Cloud computing is designated essentially to adjust rapidly resources to meet business demand. Indeed, it allows enterprises to easily deploy their applications and run it faster, with improved mechanisms designed to facilitate the maintenance and manageability. Cloud providers use a “pay-as-you-go” model, which leads to unexpected costs if users are not familiarized with pricing models. Designing an enterprise architecture is nowadays a big challenge because system architects require to extract the best formula according firstly to the cost model against the core business, and the choice between the implementation of the own services or working with software as a service for additional costs [3]. The cost saving is a major challenge facing many cloud applications. Nowadays, different solutions are developed to design cloud architectures, which can solve complex problems such as the standardization, resource metering, HPC application, Quality of Service (QoS), interoperability and security [11]. One of these solutions is the Amazon Web Service (AWS) IoT by providing a deep functionality to span the edge to the cloud. Amazon’s servers allow users to rent-out services in order to scale down hardware to avoid over spending. This on-demand infrastructure, for scaling applications or tasks, increases massively the hardware power available to the application requirement [12].

Our motivation for creating a novel cloud-computing architecture is the requirement of high data availability with low cost. The delay introduced among the extensive processing and storage data transferred to the cloud provides irrelevant and redundant information, leading to network bandwidth saturation and compromising the entire application [13]. Reducing the data flow at the local level and only transmitting relevant data to the cloud platform need to be considered. As the information is duplicated, it is possible to support the loss of several servers or even entire data centers, depending on the configuration. Big data approaches relying on traditional data warehouses often pose latency problems, making them unsuitable for new data use cases [14]. It is important to consider the entire flow of incoming events instead of only keeping the results of these events, at the risk of having data that are not immediately up to date on all the hosting machines. Given the astronomical amount of data potentially exploitable, approaches must first be put in place to manage this wealth of information, to store and prioritize this data in an adhesive way, with a view to their subsequent exploitation. Above all, they must be aggregated in a very short period. A response time is made mandatory with regard to the computer values of the data. Real-time data processing (streaming) is able to consider time constraints and computing, to deliver accurate results with very low latency.

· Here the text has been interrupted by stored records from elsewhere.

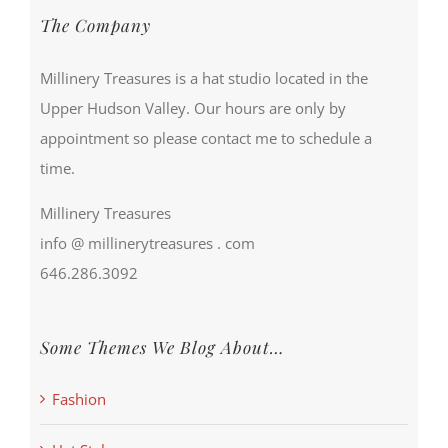
The Company
Millinery Treasures is a hat studio located in the
Upper Hudson Valley. Our hours are only by
appointment so please contact me to schedule a
time.
Millinery Treasures
info @ millinerytreasures . com
646.286.3092
Some Themes We Blog About…
Fashion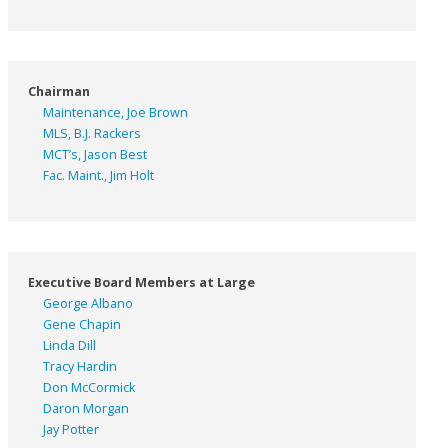
Chairman
Maintenance, Joe Brown
MLS, B.J. Rackers
MCT’s, Jason Best
Fac. Maint., Jim Holt
Executive Board Members at Large
George Albano
Gene Chapin
Linda Dill
Tracy Hardin
Don McCormick
Daron Morgan
Jay Potter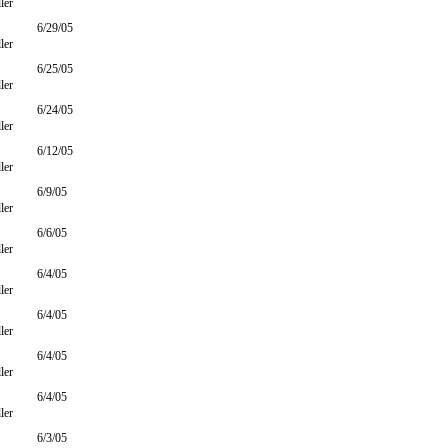
ler
6/29/05
ler
6/25/05
ler
6/24/05
ler
6/12/05
ler
6/9/05
ler
6/6/05
ler
6/4/05
ler
6/4/05
ler
6/4/05
ler
6/4/05
ler
6/3/05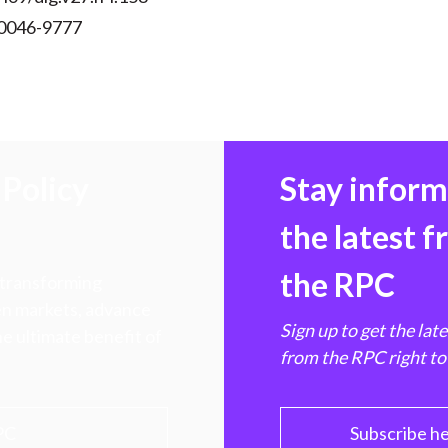
 0046-9777
Policy
Stay infor
the latest 
the RPC
 transforming
hen markets, advance
Sign up to get the lat
e ultimate benefit of
from the RPC right to
PC
Subscribe h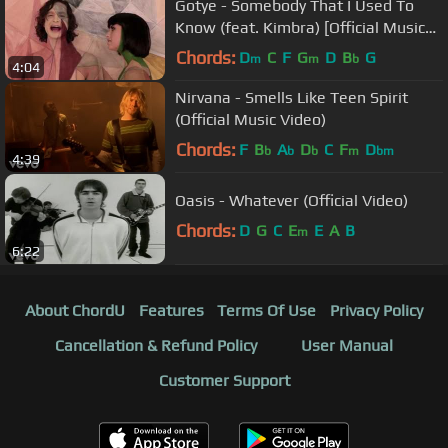
Gotye - Somebody That I Used To
Know (feat. Kimbra) [Official Music
Video]
Chords:
D
C
F
G
D
B
G
m
m
b
4:04
Nirvana - Smells Like Teen Spirit
(Official Music Video)
Chords:
F
B
A
D
C
F
D
b
b
b
m
bm
4:39
Oasis - Whatever (Official Video)
Chords:
D
G
C
E
E
A
B
m
6:22
About ChordU
Features
Terms Of Use
Privacy Policy
Cancellation & Refund Policy
User Manual
Customer Support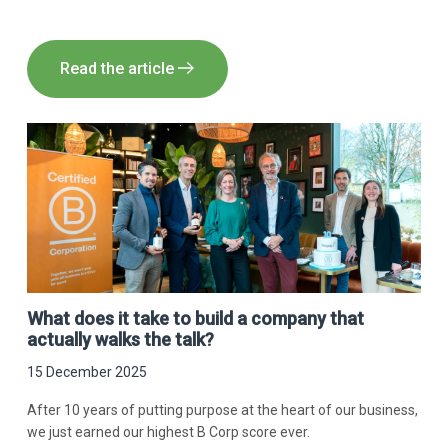
Read the article
What does it take to build a company that
actually walks the talk?
15 December 2025
After 10 years of putting purpose at the heart of our business,
we just earned our highest B Corp score ever.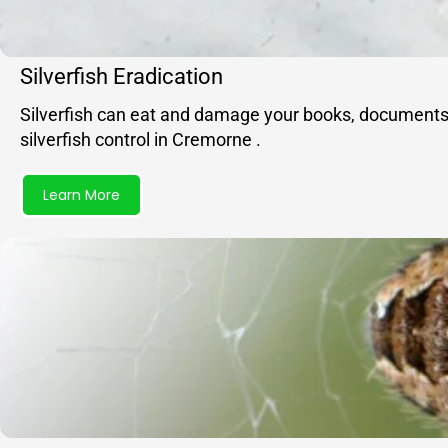
Silverfish Eradication
Silverfish can eat and damage your books, documents, f
silverfish control in Cremorne .
Learn More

Underpinned by different design patterns such as publish/subscribe systems, event-driven and event-stream processing, the flexibility of integrating new functionalities is the primary feature to be considered during the design of the cloud architecture. Thereby, a Real-time processing Event-Driven cloud-based Architecture (REDA) is designed based on message-driven reactive systems with a high value of resilience and scalability. The implementation of this concept involves several key steps including the choice of the processing mechanism, the way of development and deployment of micro-services and the appropriate monitoring tools. To sum up, the distinctive characteristics of our design are as follows: High-availability, elasticity, a distributed infrastructure, with a reduced latency and high throughput values. In the next section, IoT cloud solutions are investigated. The main contributions of the paper are:

  • The proposed architecture (REDA) is designed mainly from the Amazon Web Service IoT core architecture. It opens the door as a free software-based implementation hosted independently of any cloud provider or in a local cluster. It aims to process, store and visualize devices or generated data in real time. The developed architecture is cost-effective since it uses open source technologies. Moreover, it guarantees a high reliability by using the load test ensuring no loss of data. Furthermore, users can add new applications, and many developers can work on different applications in parallel.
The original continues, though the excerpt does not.